Anotações em um bar (13-10-2014)
Agora se o corpo já não é mais corpo, eu sou essa forma disforme, espalhada no universo, como num sonho. Fui árvore, fui inseto, fui figuras que nem sei nominar. Mas quis ser dois, quis ocupar espaços vários e espaço nenhum. Quis que todos os meninos criassem raízes na terra. Parassem de olhar, de ser algo assim, algo exatamente e não exatamente qualquer coisa. Mas os meninos nunca souberam ser árvore. Talvez alguns meninos, mas esses não eram meninos desde o começo. Só tem forma de. Como eu. Por que a gente não pode ser só isso, essa coisa quando a gente dorme e não sonha, esse espaço vagaroso entre o tudo e o nada? Mas tive que ser antropomórfico, tive que me revestir de carne e química, e amor, e amar alguns meninos que nunca foram raízes no chão.

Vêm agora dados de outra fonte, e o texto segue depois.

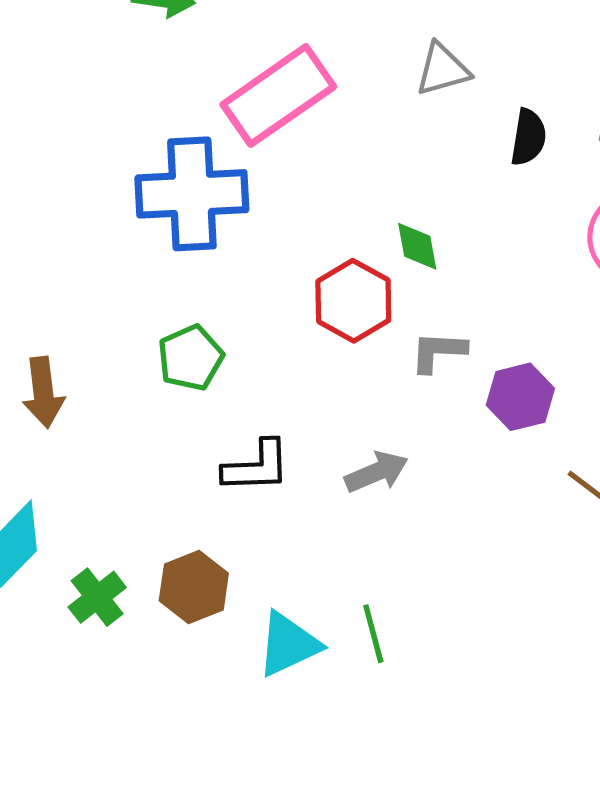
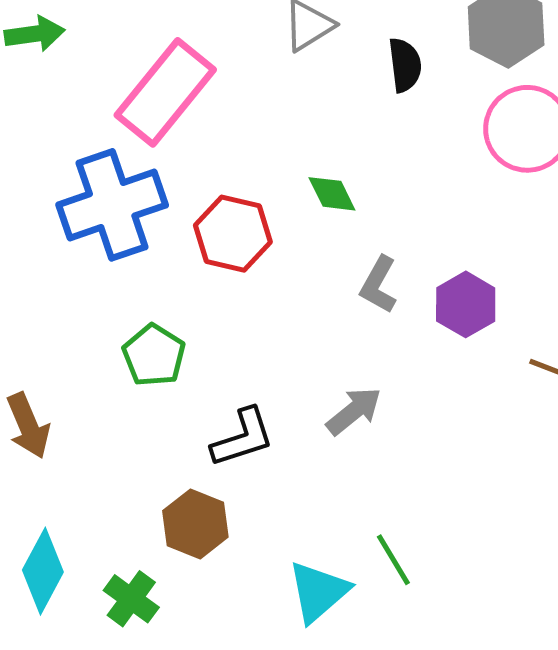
red hexagon: (353, 301) -> (233, 234), moved
gray L-shape: (438, 352) -> (379, 285), turned -48
brown hexagon: (194, 587) -> (195, 524), moved

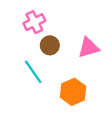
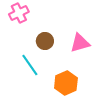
pink cross: (34, 22) -> (19, 13), moved

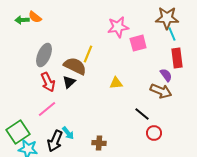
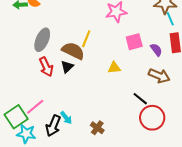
pink square: (138, 43) -> (134, 42), moved
purple semicircle: (166, 75) -> (156, 50), moved
pink line: (47, 109) -> (35, 107), moved
red circle: (154, 133) -> (152, 118), size x1.6
brown cross: (99, 143) -> (97, 128), turned 32

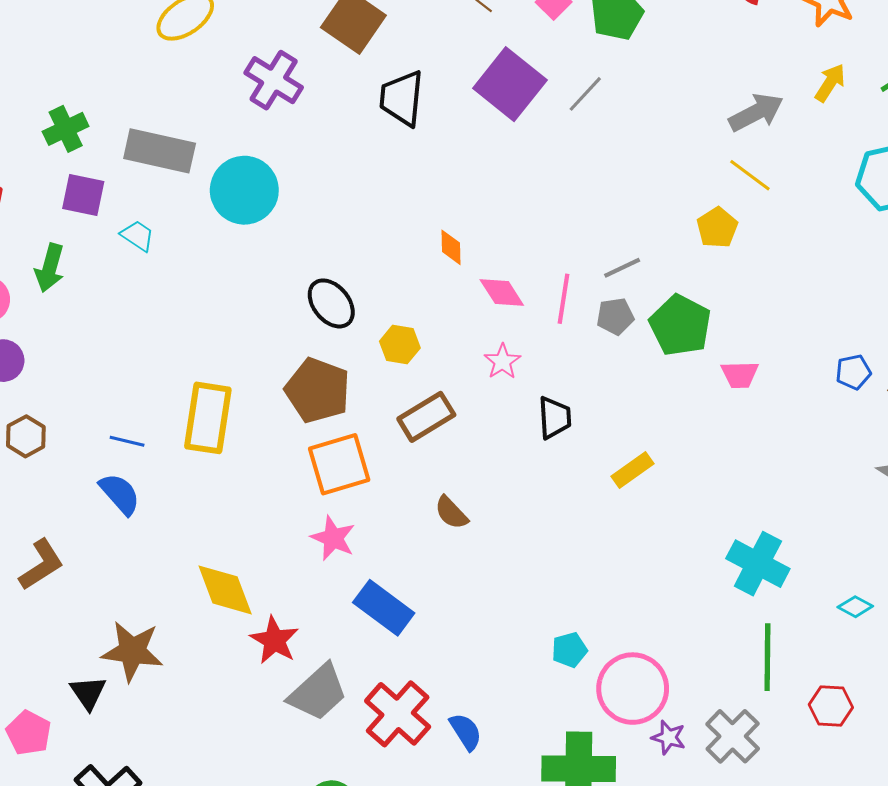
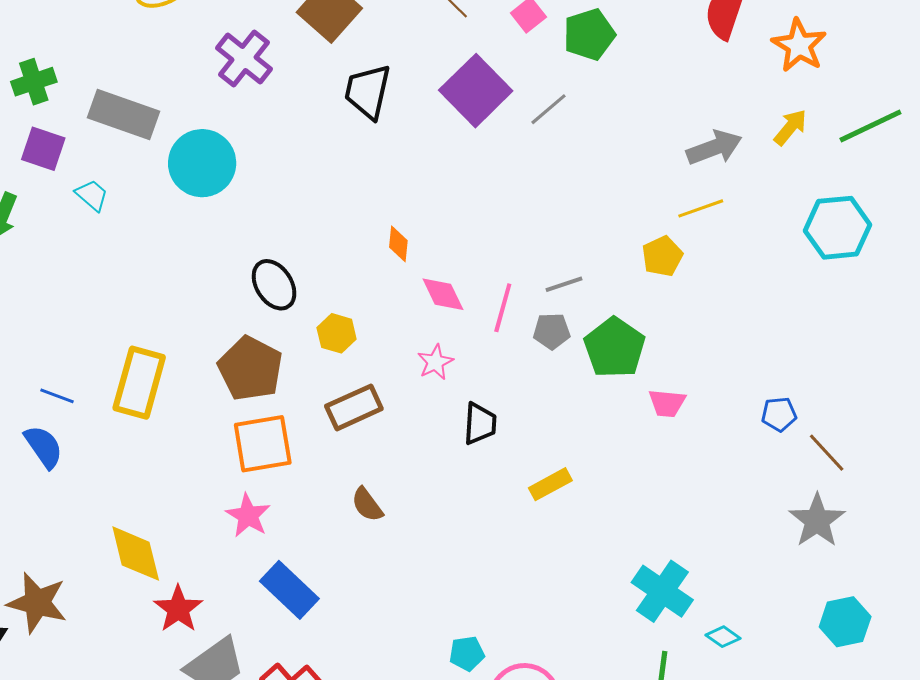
yellow line: (750, 175) -> (701, 208), turned -63
cyan diamond: (855, 607) -> (723, 637), moved

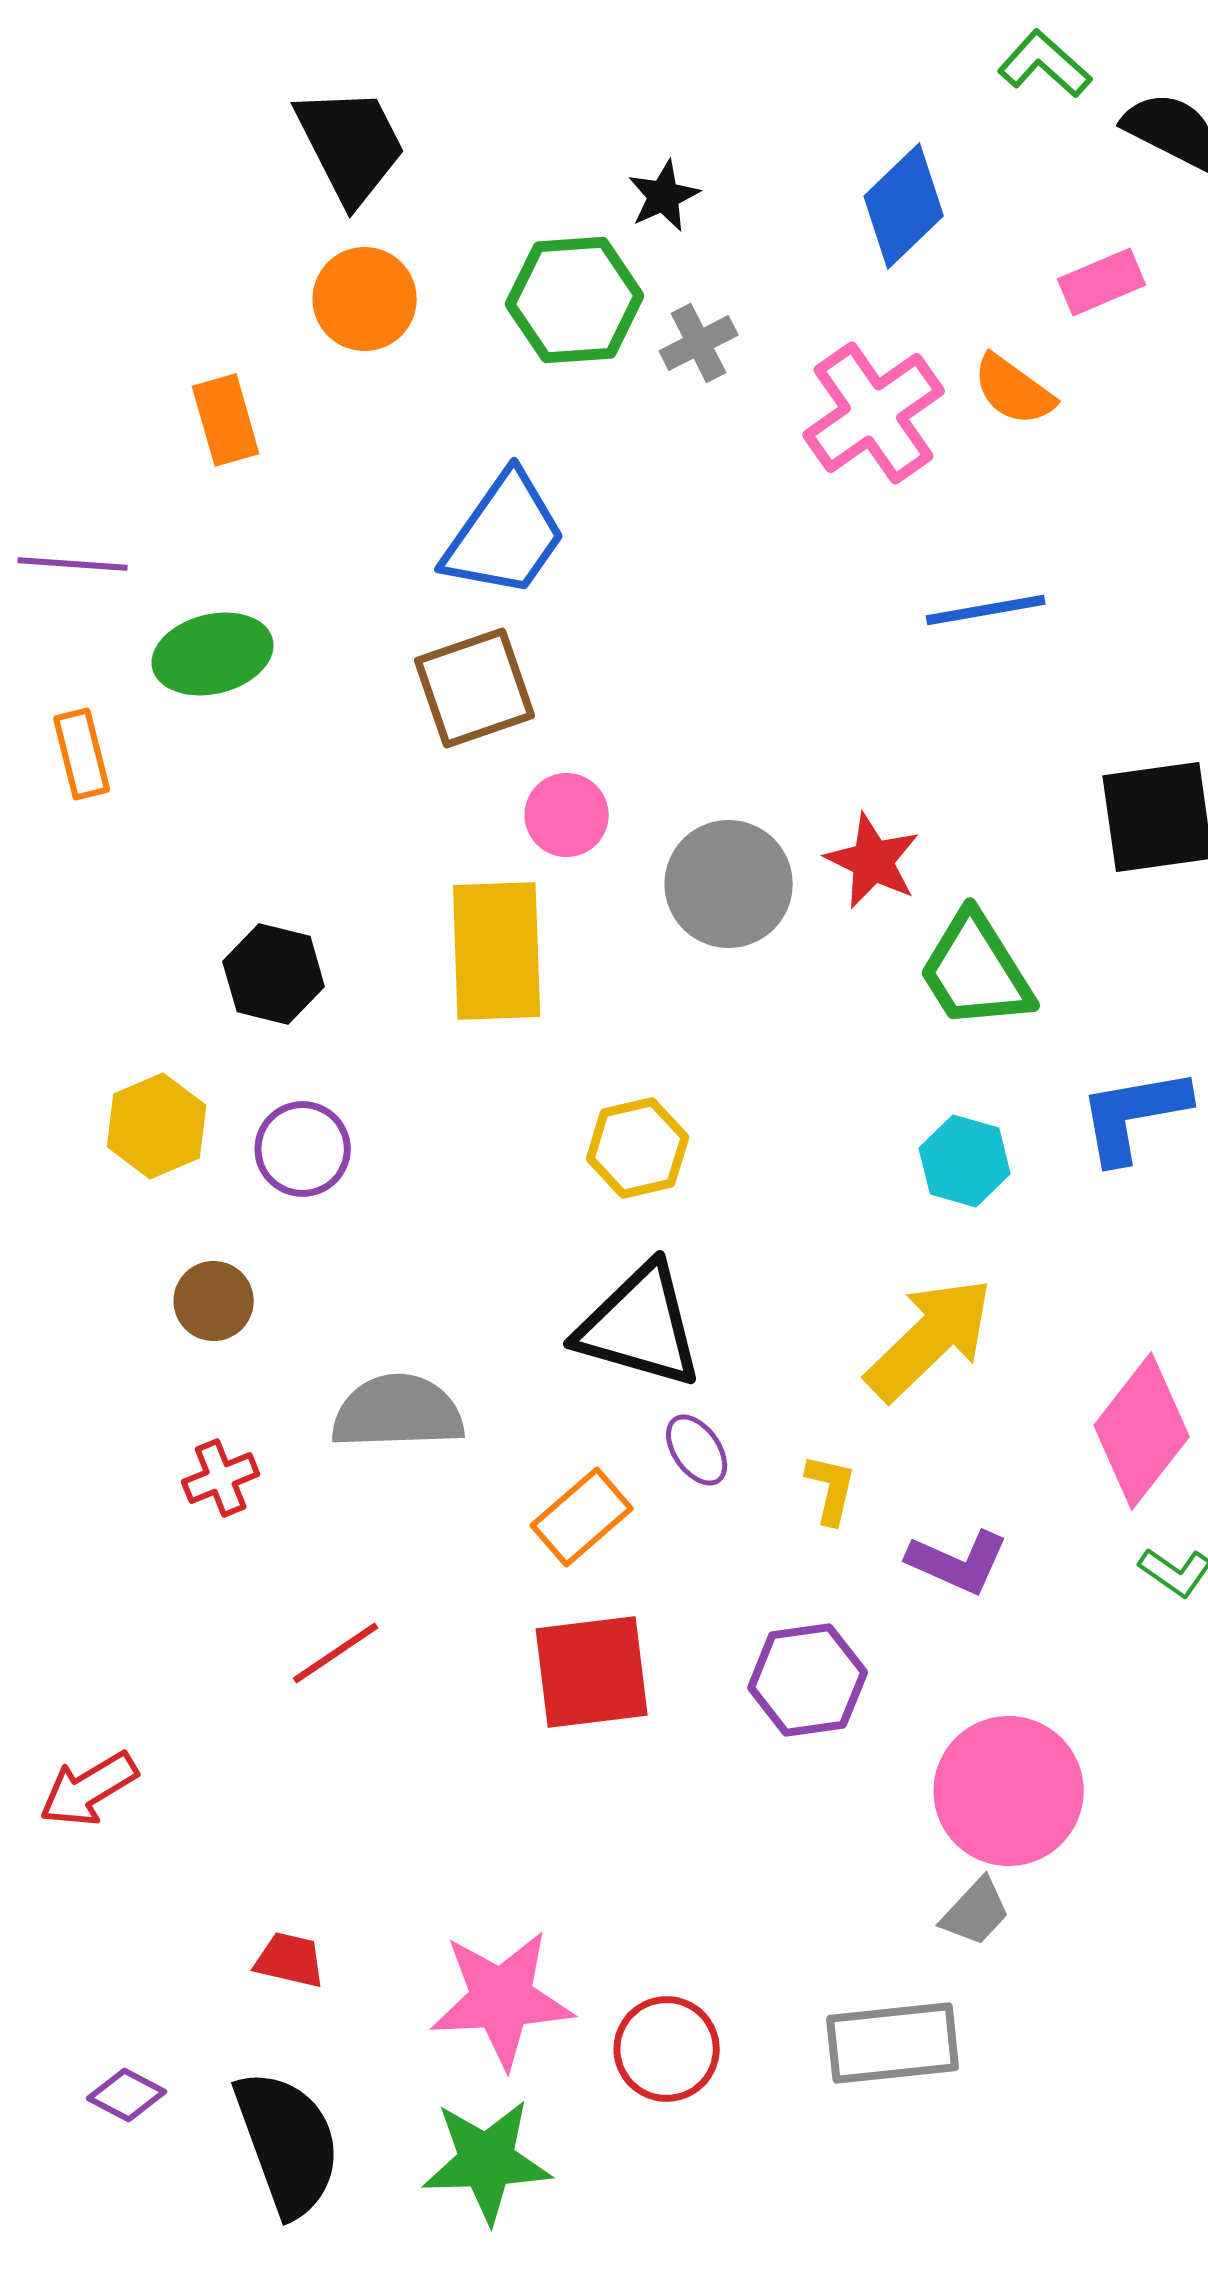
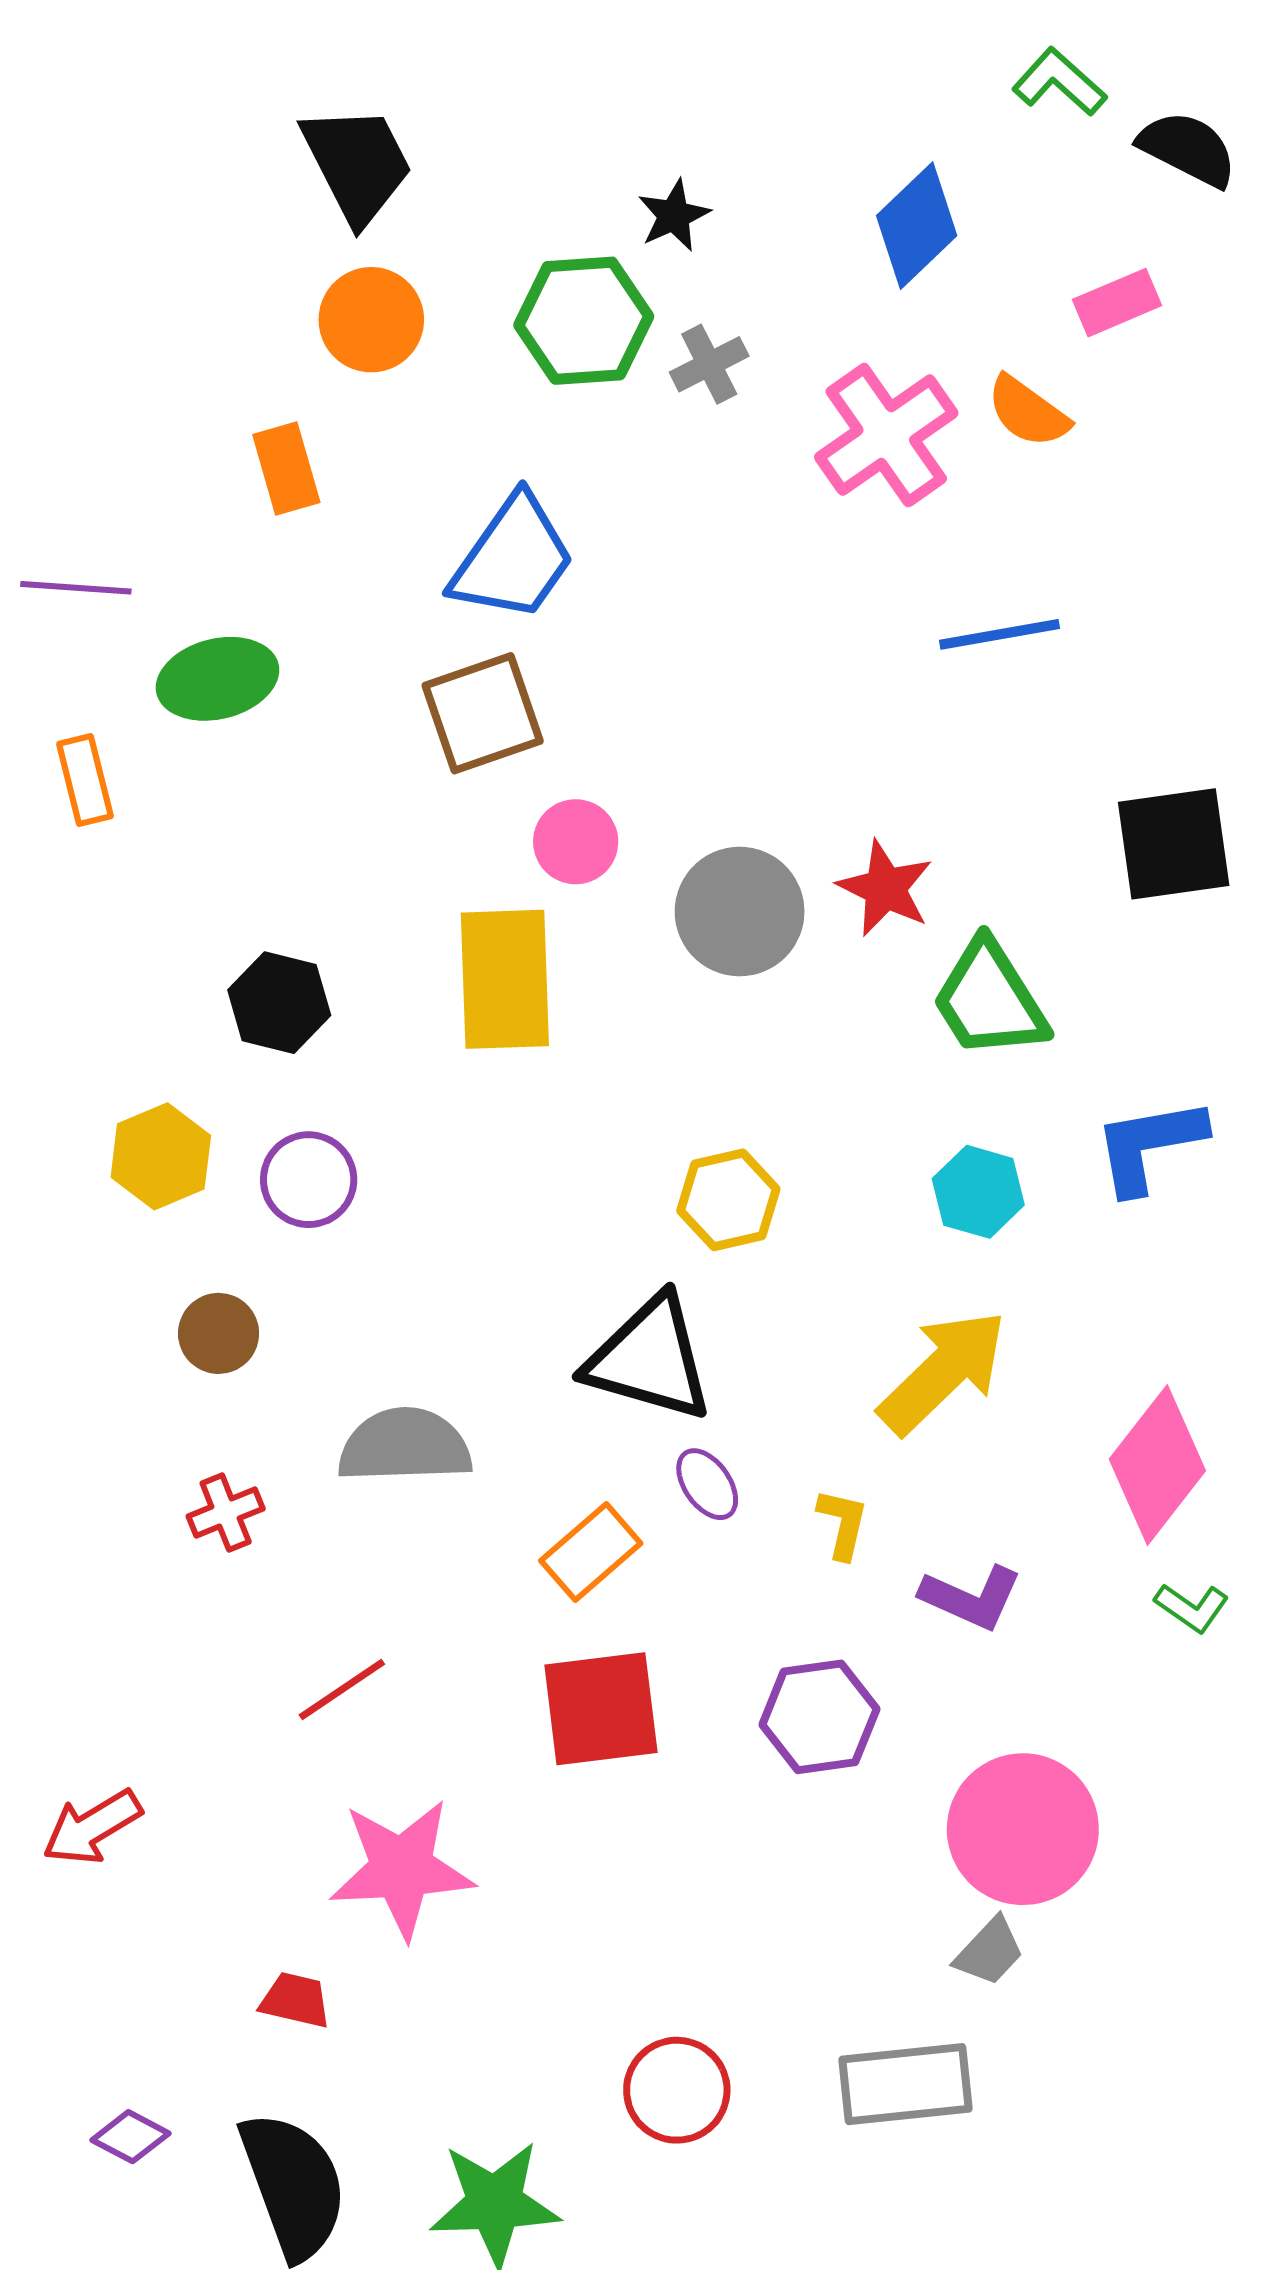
orange rectangle: (226, 420) -> (286, 468), moved
yellow hexagon: (638, 1148) -> (728, 1200), moved
pink star: (502, 1999) -> (402, 1869), moved

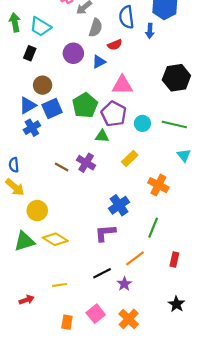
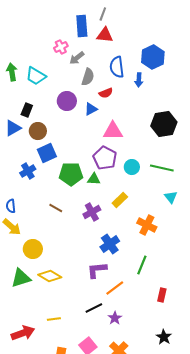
black rectangle: (30, 53) -> (27, 110), moved
blue triangle: (28, 105) -> (13, 128), moved
green pentagon: (85, 105) -> (71, 174), moved, turned 30
purple cross: (86, 163) -> (92, 212), moved, turned 30
orange line: (135, 258) -> (115, 288), moved
red arrow: (27, 300) -> (23, 333), size x1.6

Fui um braço que tocou em algo, uma perna que roçou nos pelos de outros animais, fui pensamento e ação. Me envergonha, isso tudo. Mas também fui cabelos voando ao vento, olhos estrelados com o brilho da noite, respiração calma de quem quer ser, se unir com o mundo. Coube exatamente no espaço de um outro corpo que não foi meu. As meninas não precisam buscar ser raízes, elas fogem do próprio mistério de seus corpos feiticeiros, bruxas e deusas, seres disformes que só elas conseguem ver. Foi aí que fui engolido num ritual antropofágico pelos olhos-universo de uma menina. Me transfigurei em formas abstratas, abismo de outros tempos, e quis ser mulher, ser feminina, ser um segredo velado da noite.
E depois de ter sido fêmea menino, quis me disformar, me tornar um ser pós-existência, reverter os ventos, os espaços, as nuances. Quis me sabotar, perder os conhecimentos básicos, desaprender a andar, a comer, a respirar... lentamente. Como aprendi um dia tudo isso. Me desmultiplicar, me tornar meio, então um terço, e então nada.
Desconhecer de novo o mundo e desconhecer o que é mundo e logo após, a existência de algo chamado mundo. E assim foi, porque assim é a existência.